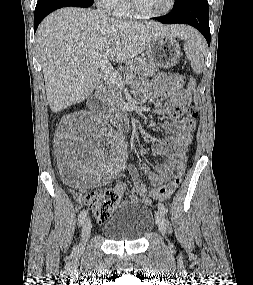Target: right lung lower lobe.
<instances>
[{"mask_svg":"<svg viewBox=\"0 0 253 285\" xmlns=\"http://www.w3.org/2000/svg\"><path fill=\"white\" fill-rule=\"evenodd\" d=\"M93 2L86 0H38L34 13V32L39 23L51 12L62 7H89Z\"/></svg>","mask_w":253,"mask_h":285,"instance_id":"98d812e1","label":"right lung lower lobe"}]
</instances>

:: Task prompt ::
Everything in the listing except the pictures must come back exactly as written.

:: Answer to this exercise ::
Target: right lung lower lobe.
<instances>
[{"mask_svg":"<svg viewBox=\"0 0 253 285\" xmlns=\"http://www.w3.org/2000/svg\"><path fill=\"white\" fill-rule=\"evenodd\" d=\"M93 2L86 0H38L34 13V32L39 23L51 12L62 7H89Z\"/></svg>","mask_w":253,"mask_h":285,"instance_id":"98d812e1","label":"right lung lower lobe"}]
</instances>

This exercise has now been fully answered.